START EXERCISE MATERIAL
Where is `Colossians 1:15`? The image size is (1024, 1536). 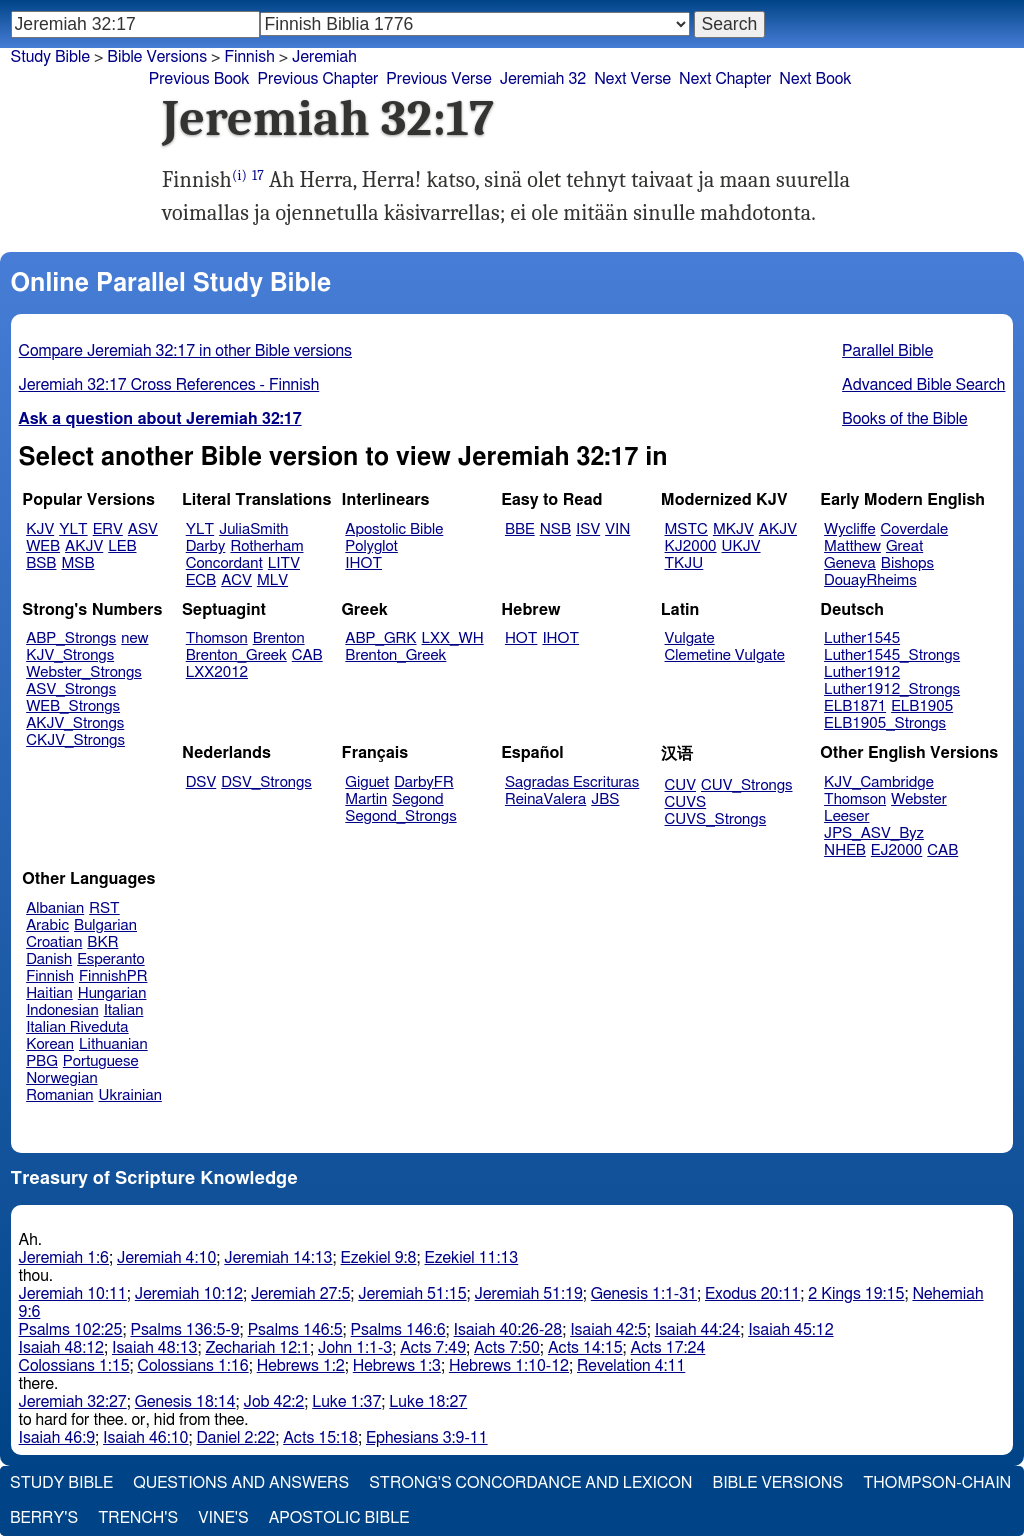
Colossians 1:15 is located at coordinates (74, 1366).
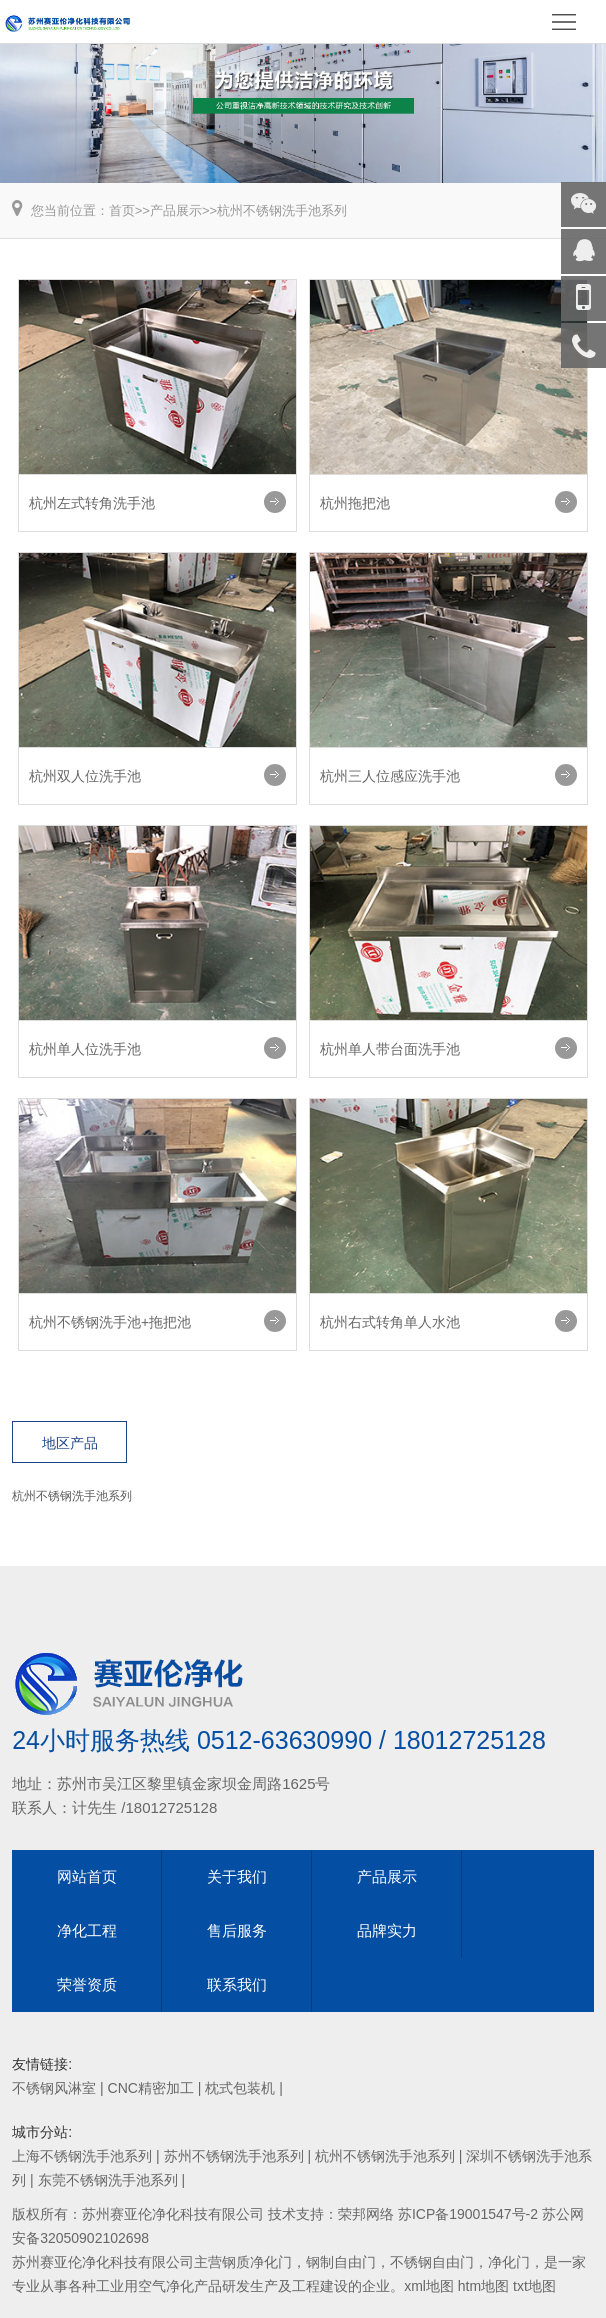  I want to click on 售后服务, so click(237, 1930).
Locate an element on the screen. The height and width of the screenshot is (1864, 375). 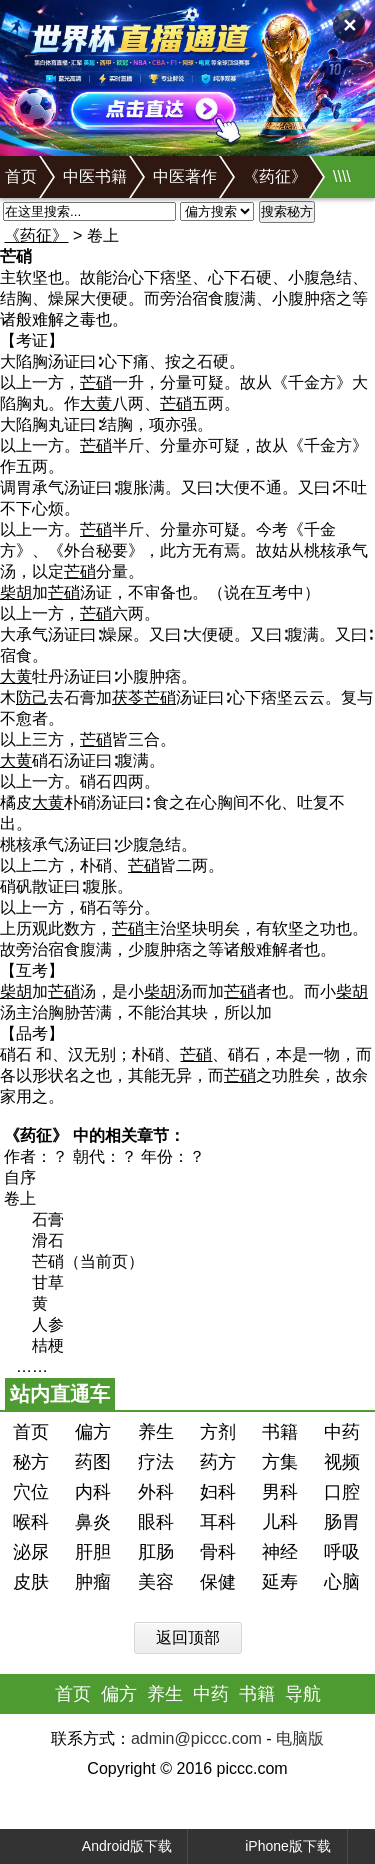
疗法 is located at coordinates (156, 1462).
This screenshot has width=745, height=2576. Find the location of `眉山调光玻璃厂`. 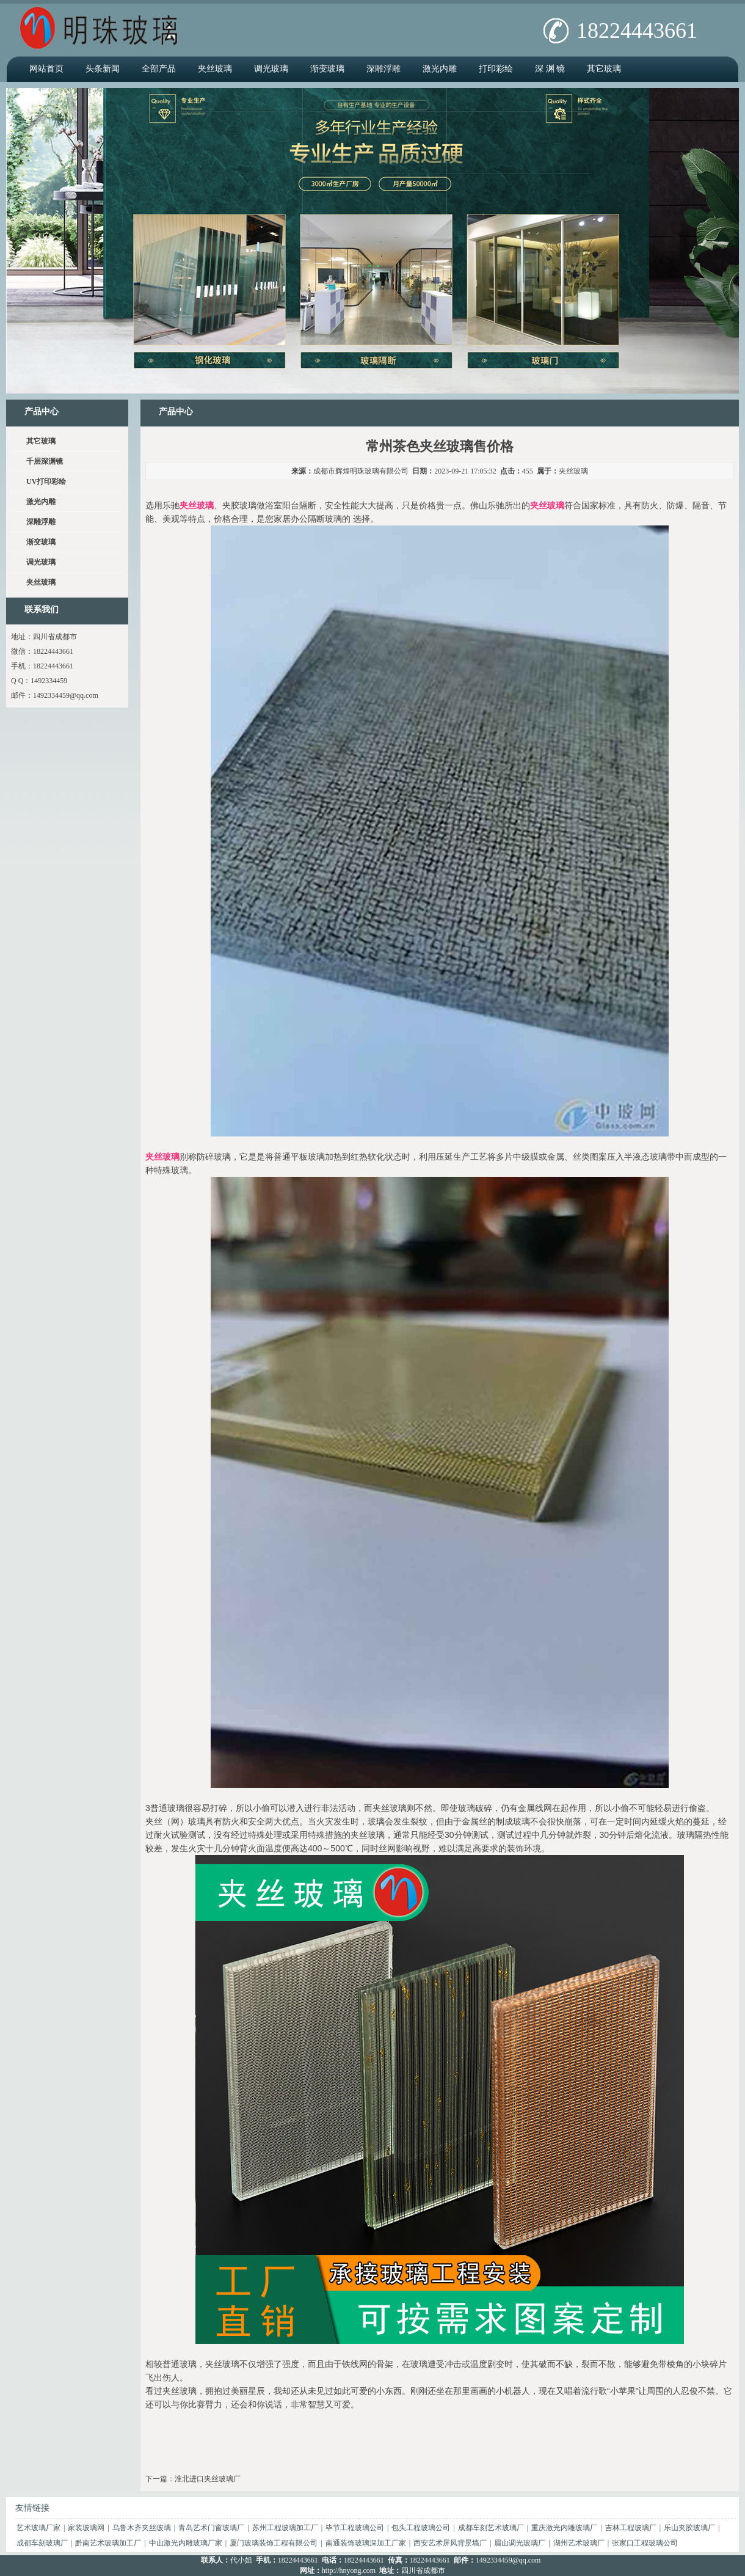

眉山调光玻璃厂 is located at coordinates (519, 2543).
END EXERCISE MATERIAL
* _PROBLEM STATEMENT_
When you retype the listing above, keep each line exactly as written and drop the pictures.

* _WRITTEN SOLUTION_
Where is `Colossians 1:15`? The image size is (1024, 1536). 
Colossians 1:15 is located at coordinates (74, 1366).
  I want to click on 售后服务, so click(237, 1930).
Locate an element on the screen. The height and width of the screenshot is (1864, 375). 
疗法 is located at coordinates (156, 1462).
This screenshot has width=745, height=2576. Find the location of `眉山调光玻璃厂`. 

眉山调光玻璃厂 is located at coordinates (519, 2543).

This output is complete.